Oczami Jessie
Wybraliśmy pokój. Okropny !? Wszystko takie jasne... Yhh... Ja toleruje tylko ciemne kolory. U dziewczyn też jest dla mnie denerwujące jak się ubierają, ale jakoś to znoszę.
Rzuciłam walizki w kąt i rozłożyłam się na łóżku.
- Przypominam ci, że nie będę spał na ziemi. - Powiedział patrząc na mnie wymownie.
- Możesz spać na kanapie. - Wskazałam na przedmiot w rogu.
- No chyba nie.
- Czyli wolisz na ziemi? - Droczyłam się z nim.
- Nie! Będę spać na łóżku.
- A ja gdzie wtedy mam spać ?
- Może ci pozwolę ze mną. - Prychnęłam.
- Jestem silniejsza i sprytniejsza, więc tak czy siak śpisz na kanapie lub na ziemi. - On jedynie burknął coś pod nosem i wyszedł na balkon.
Jak mam wytrzymać z nimi wszystkimi całe wakacje ?? Ja już teraz nie mogę wytrzymać.
Podniosłam się z tego obrzydliwie wygodnego i miękkiego łóżka. Ruszyłam w stronę drzwi.
- I gdzie się wybierasz?
- A co cię to?
- Tak się pytam. A więc?
- Przejść się. - Już chciałam wychodzić, ale chwycił mnie za ramię.
- Chcesz spacerować po nieznanym ci miejscu ?
- Jak będę mieć szczęście to się zgubię. - Tym razem udało mi się wyjść, ale on poszedł za mną. - Po co idziesz za mną?
- Idę z tobą na spacer. - Uśmiechnął się.
- Ale ja idę sama. - Jejku, jak on mnie denerwuje.

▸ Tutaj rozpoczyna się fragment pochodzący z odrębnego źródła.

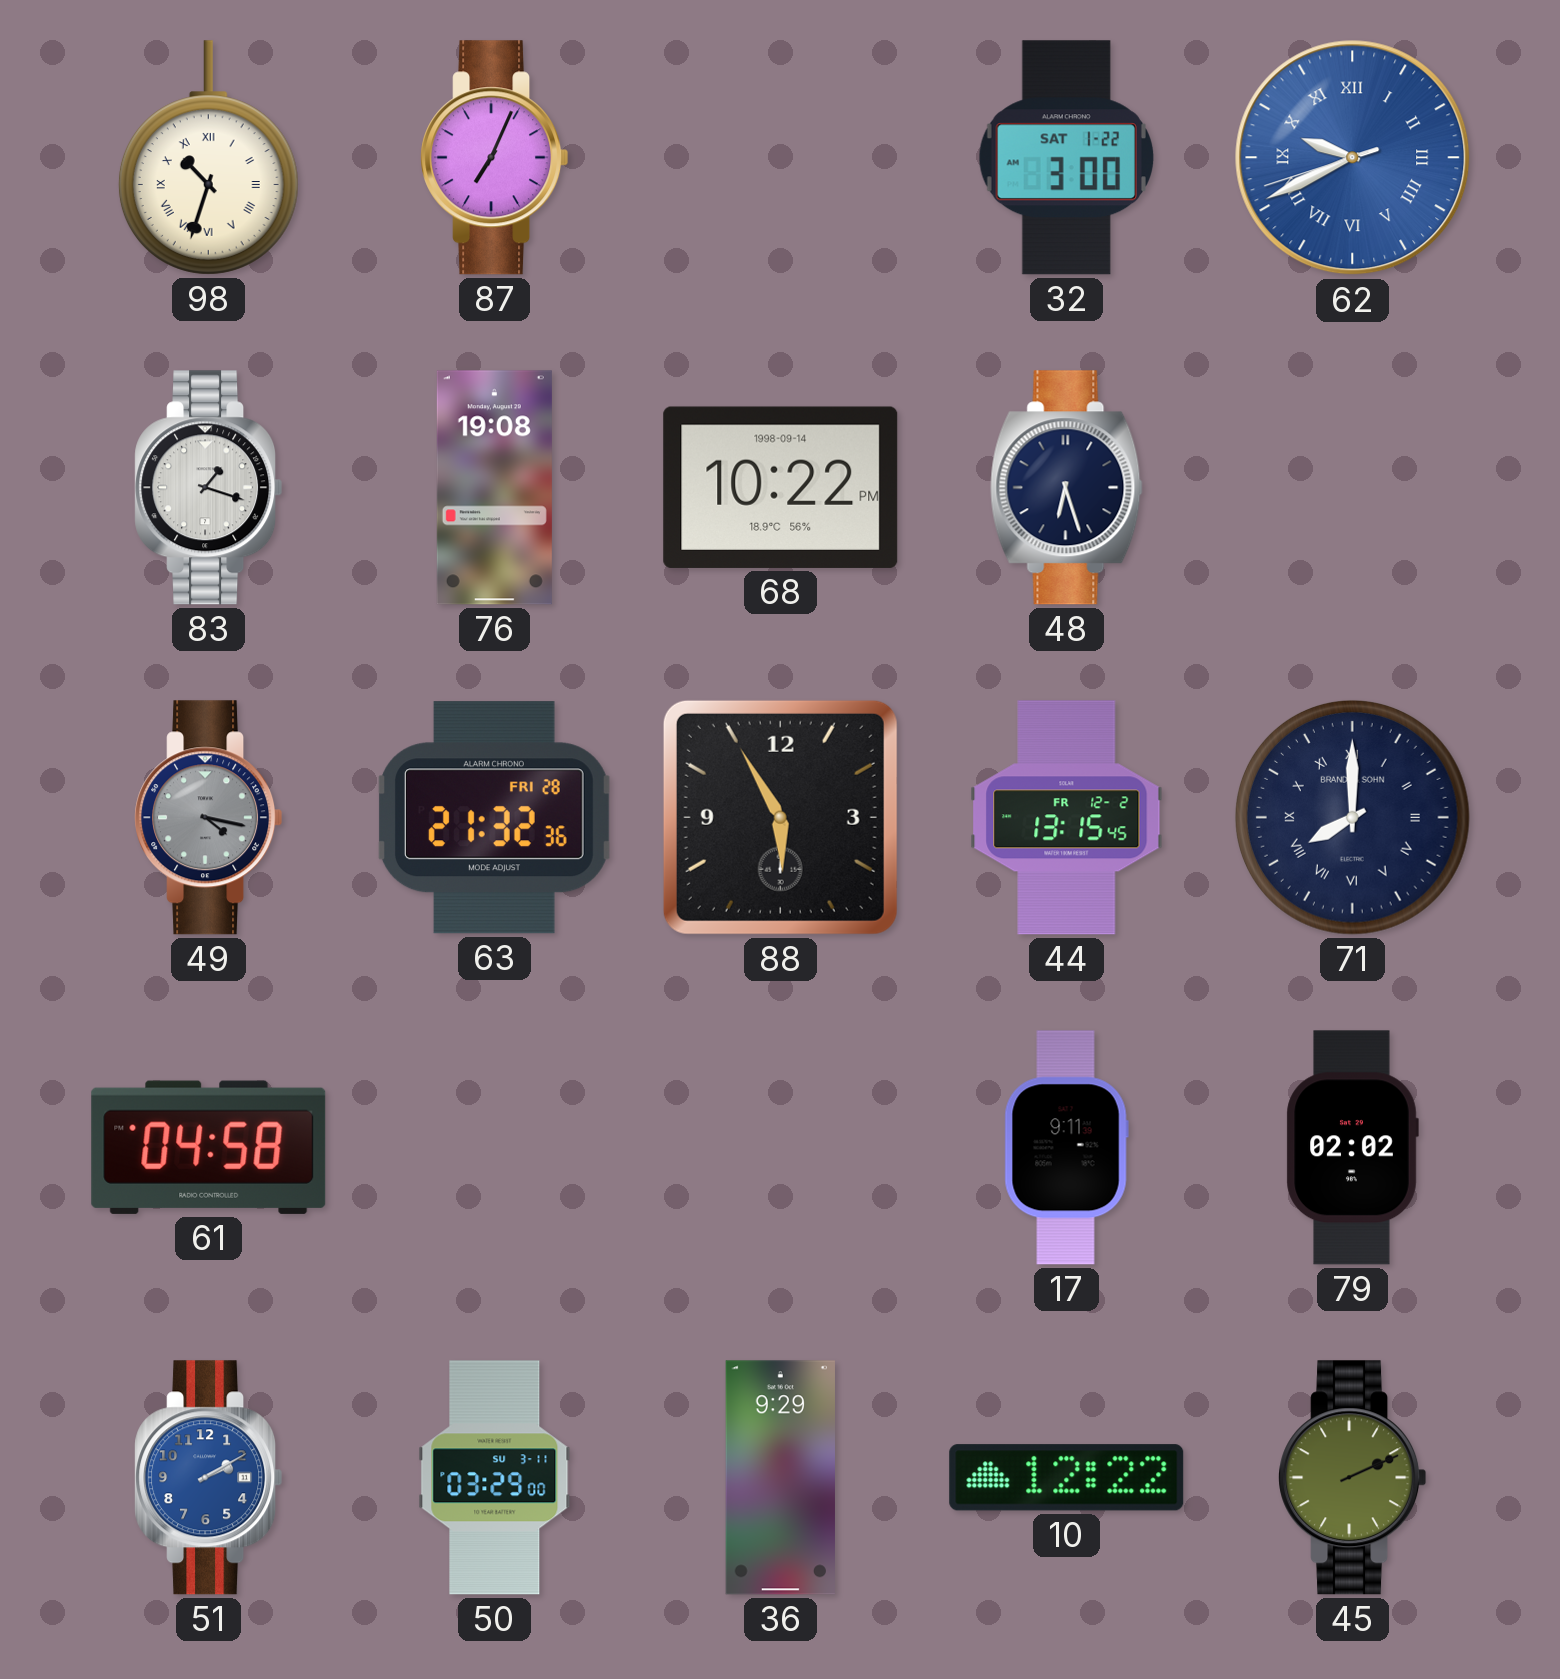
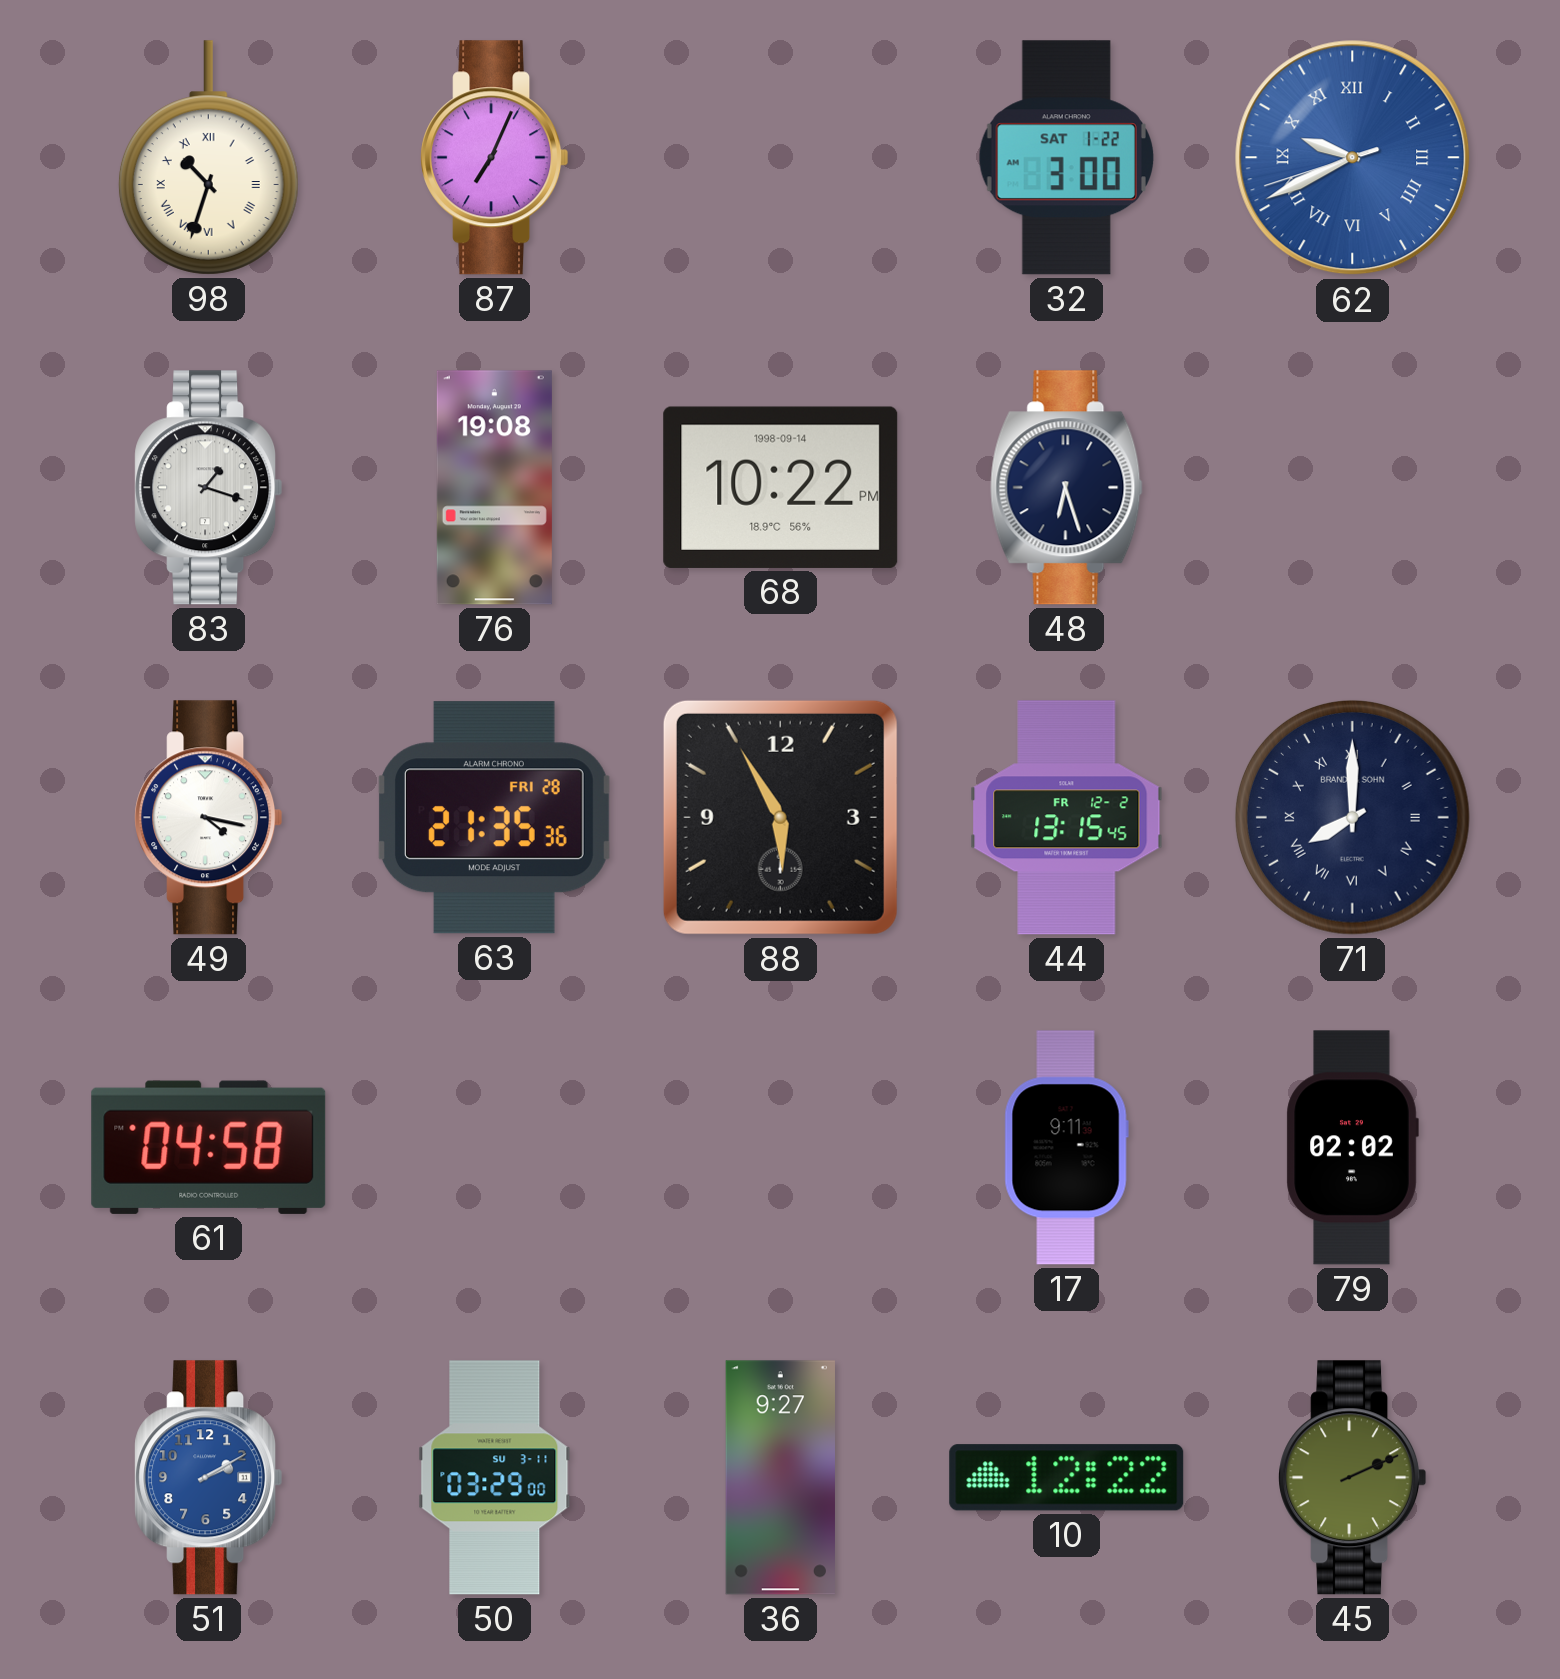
49 dial: grey -> white
63: 21:32 -> 21:35
36: 9:29 -> 9:27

- Nooo... Idziesz sama... Ze mną. - Ten gość ewidentnie chce podnieść mi ciśnienie.
- Aa... Se idź… Ale się do mnie nie odzywaj.
- Spoko.
Wsiedliśmy do windy i zjechaliśmy na dół. Następnie wyszliśmy z hotelu. Na dworze było dość chłodno, ale się tym nie przejęłam. W końcu ja w zimę łaziłam na krótkim rękawku i w szortach. To dla mnie to nic.
Nie przejmując się Harry’m szłam dość szybko, gość nie nadążał za mną.
- Ej no, czekaj.
- Chciałeś ze mną spacerować, a ja właśnie w takim tempie spaceruje.
- A nie możesz ciut zwolnić ?
- Nie.
- Czemu taka jesteś? - Weszliśmy do jakiegoś parku.
- Taka, czyli jaka?
- Wredna, pyskata, pesymistyczna... - Bał się czy mu za to co powiedział nie przywalę.
- Bo taka jestem i się nie zmienię.
- Paul mówił, że kiedyś byłaś taka wesoła, otwarta do ludzi…
- To było kiedyś, teraz jestem inna i dobrze mi z tym.
- Ale…
- Skończ!!! Miałeś się nie odzywać. - Usiadłam sobie na ławce, a on zaraz po mnie. Chciał coś powiedzieć, ale ciągle się wahał, aż w końcu zwrócił swój wzrok w stronę bezchmurnego nieba i obserwował gwiazdy.
- Gracie na Madison Square Garden ?? - Zapytałam. Popatrzał na mnie dziwnie. W sumie się nie dziwę, w końcu co dopiero kazałam mu się zamknąć.